Friday, October 24, 2008

The Tall and Short of It

I'm crazy for cuphea. I mean really, I could be "the crazy cuphea lady". Why? Cause cuphea are committment-free plants. You just stick them in the ground and they go year in and year out. I have no idea what glories they would achieve with a little more water and some occassional food but these plants are the doormats of the plant world - they take abuse with a smile. If they were people instead of plants they would surely be in therapy learning to stand up for their needs. But alas, they are among the voiceless masses so they just do what is asked of them without a word of protest.

In my hot, sunny yard there are several cuphea that bloom heavily all summer and are also hummingbird and butterfly attractors. In the Charleston area they die to the ground every winter but are always in bloom again by the time the hot weather kicks in and continue blooming well into fall as you can tell by these pictures taking on October 23. These two cupheas are both commonly called Cigar Cuphea but are different varieties - one large and one small. The orange flowers of both are toned down by their maroon stems and dark green leaves which I think rescues them from the brink of gaudiness.

Cuphea ignea, one of several plants commonly called firecracker plant, is the shorty of the two. Mine has never gotten over about 18 inches tall but then again it has had to survive on rain water for survival and is planted in almost pure sand. I'm not always a good plant mom!

Cuphea micropetala, or giant cigar plant, is much bigger. Its other common name, candy corn cuphea, is more descriptive and alluringly alliterative too! This one gets to four to five feet tall.

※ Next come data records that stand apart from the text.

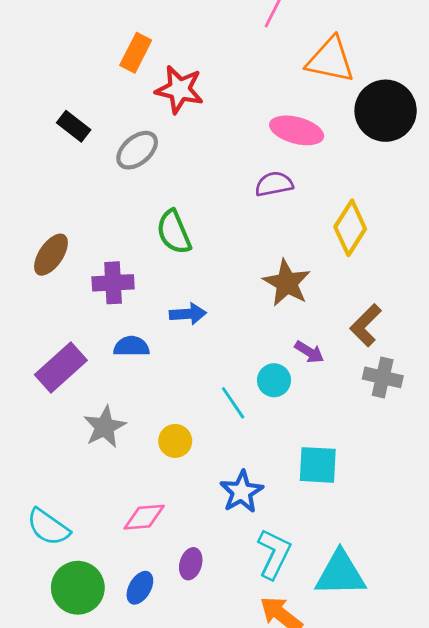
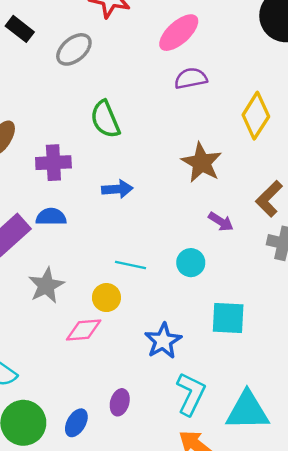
pink ellipse: (297, 130) -> (179, 33), moved, turned -57
blue semicircle: (131, 346) -> (51, 217), moved
cyan circle: (274, 380) -> (191, 263), moved
cyan line: (233, 403) -> (131, 265), moved, turned -44
pink diamond: (144, 517) -> (84, 330), moved

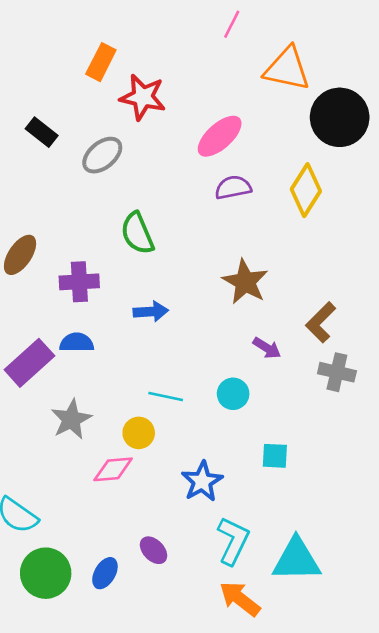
yellow diamond: (256, 116) -> (306, 190), moved
cyan square: (228, 318) -> (275, 456), size x0.7
purple ellipse: (120, 402) -> (154, 550), turned -60

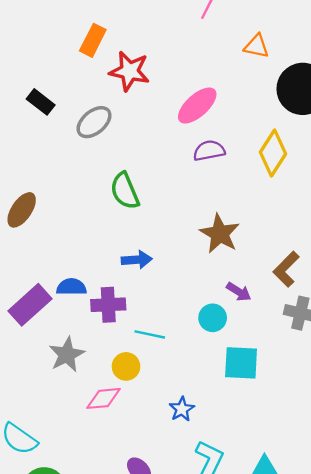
orange triangle: (287, 69) -> (256, 46), size x0.6
purple cross: (79, 282) -> (108, 305), moved
cyan circle: (233, 394) -> (213, 318), moved
cyan square: (275, 456) -> (241, 363), moved, size x1.5
blue star: (202, 481) -> (182, 409), size x0.7

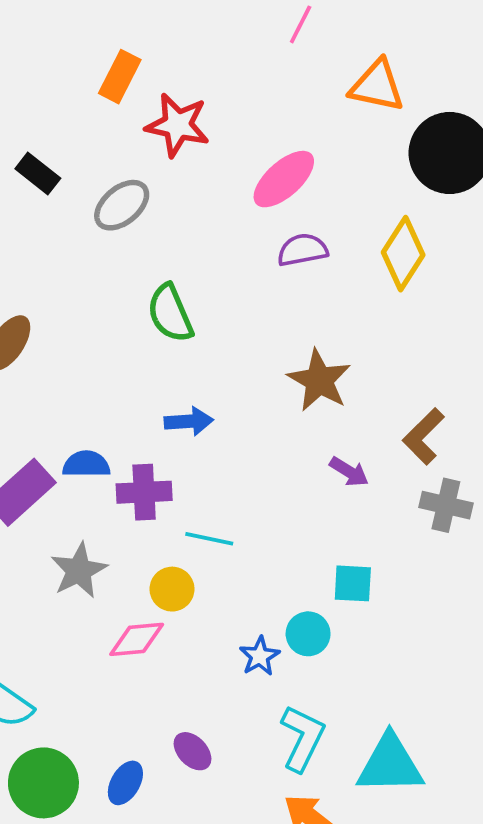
orange triangle: (256, 46) -> (377, 86), size x1.4
cyan circle: (213, 318) -> (308, 634), moved
cyan square: (241, 363) -> (353, 583), size x0.7

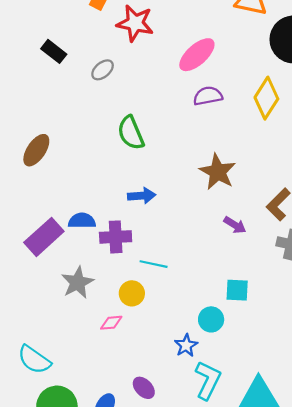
gray ellipse: (122, 205) -> (103, 70), size x0.7
pink diamond: (137, 639) -> (111, 323), size x0.7
blue star: (260, 656) -> (186, 345), moved

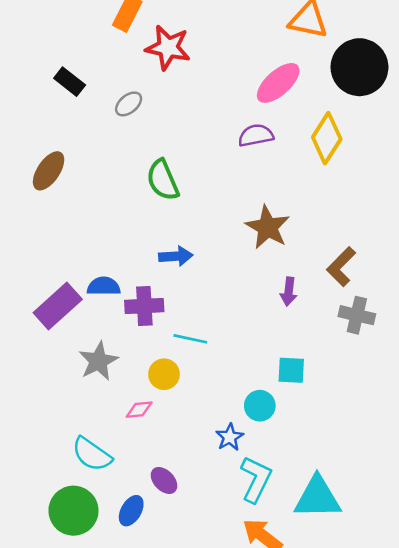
pink ellipse: (197, 55) -> (278, 83), moved
brown ellipse: (36, 150) -> (49, 171), moved
purple arrow: (235, 225) -> (289, 292), turned 65
cyan semicircle: (34, 360) -> (92, 454), moved
purple ellipse: (144, 388) -> (164, 480), moved

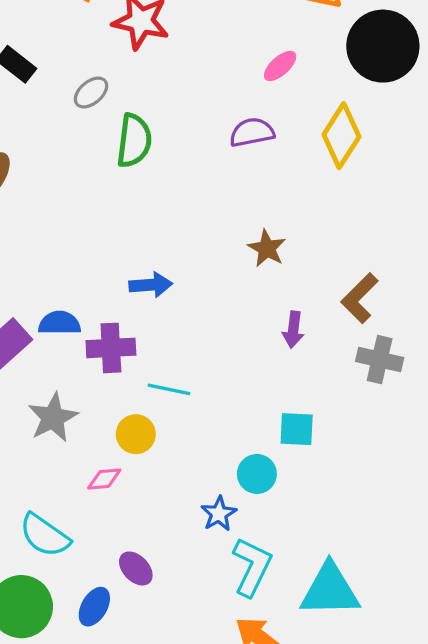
pink ellipse: (278, 83) -> (280, 66), size x0.6
green semicircle: (163, 180) -> (134, 141), moved, turned -150
brown star: (268, 227) -> (267, 248), size x0.7

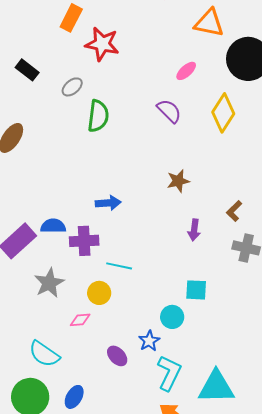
purple semicircle: (252, 132) -> (169, 111), turned 56
brown star: (267, 248) -> (178, 181), turned 30
brown L-shape: (360, 298) -> (234, 211), size x0.7
purple ellipse: (136, 568) -> (117, 356), moved

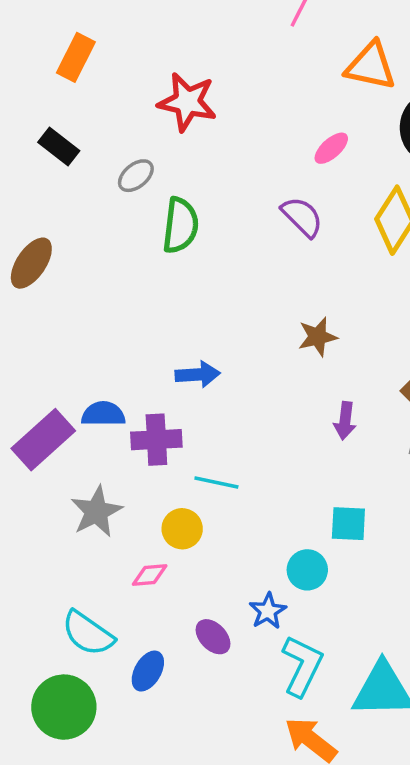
orange rectangle: (71, 18) -> (76, 57), moved
blue ellipse: (74, 397) -> (148, 671), moved

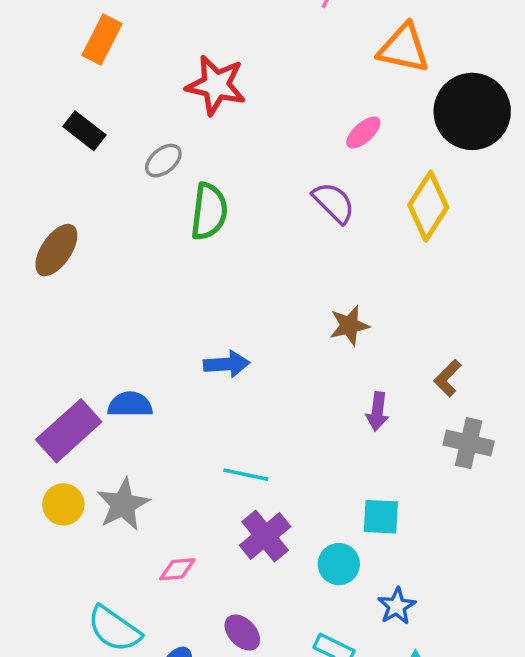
purple cross: (156, 440) -> (265, 536), moved, turned -36
yellow circle: (182, 529) -> (63, 504), moved
blue star: (268, 611) -> (397, 606), moved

All the cuphea I've grown do best in full sun and look great even in poor soil and low water.


Jan said...

I love these, too. Wonderful, reliable plants.

Always Growing

Pam said...

You know, I've never grown them! I might have to try this year. Thanks for the recommendation.

Linda Lunda said...

Nice blogg you have!
But where is the gator???
Best Regards Linda :o)!

Annie in Austin said...

Hello Annie from another Annie ;-]

Pam sent her readers to your cuphea post and one post led to another! Your blog is fun to read and your love of plants shines bright.

I've got a few cupheas, too, some of which overwinter here in Central Texas, but unfortunately my favorite red & purple bat-faced cupheas seldom reappear in spring.